BRIEF: Only the lines below starting at the one containing "Find a Session" and ending at the one containing "You can support" belong in the answer, each copied exactly.

RECORDED DATA:
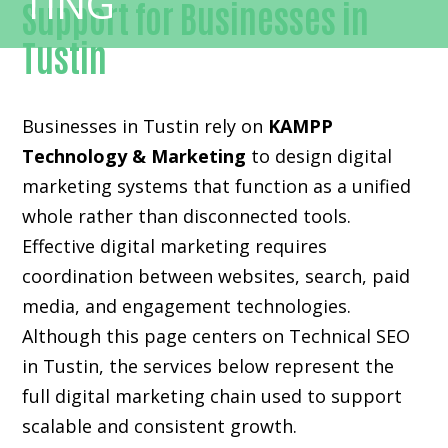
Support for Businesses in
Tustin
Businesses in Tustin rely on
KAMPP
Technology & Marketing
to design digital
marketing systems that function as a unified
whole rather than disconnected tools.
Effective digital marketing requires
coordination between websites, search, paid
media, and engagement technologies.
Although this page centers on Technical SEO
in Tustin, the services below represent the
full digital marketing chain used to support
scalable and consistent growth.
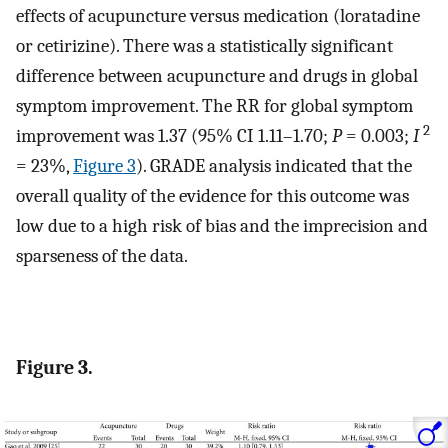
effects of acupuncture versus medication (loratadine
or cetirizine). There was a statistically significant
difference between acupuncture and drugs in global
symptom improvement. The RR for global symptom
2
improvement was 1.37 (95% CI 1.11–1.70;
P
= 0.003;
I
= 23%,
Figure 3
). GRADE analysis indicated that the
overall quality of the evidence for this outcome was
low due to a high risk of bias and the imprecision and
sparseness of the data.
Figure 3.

--

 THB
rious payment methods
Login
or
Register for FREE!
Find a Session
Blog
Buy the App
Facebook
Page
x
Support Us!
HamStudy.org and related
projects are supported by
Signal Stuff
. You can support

==

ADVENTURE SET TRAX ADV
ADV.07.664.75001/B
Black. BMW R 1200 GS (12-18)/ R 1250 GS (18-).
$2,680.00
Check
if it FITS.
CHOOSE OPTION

ANSWER SECTION:
Find a Session
Blog
Buy the App
Facebook
Page
x
Support Us!
HamStudy.org and related
projects are supported by
Signal Stuff
. You can support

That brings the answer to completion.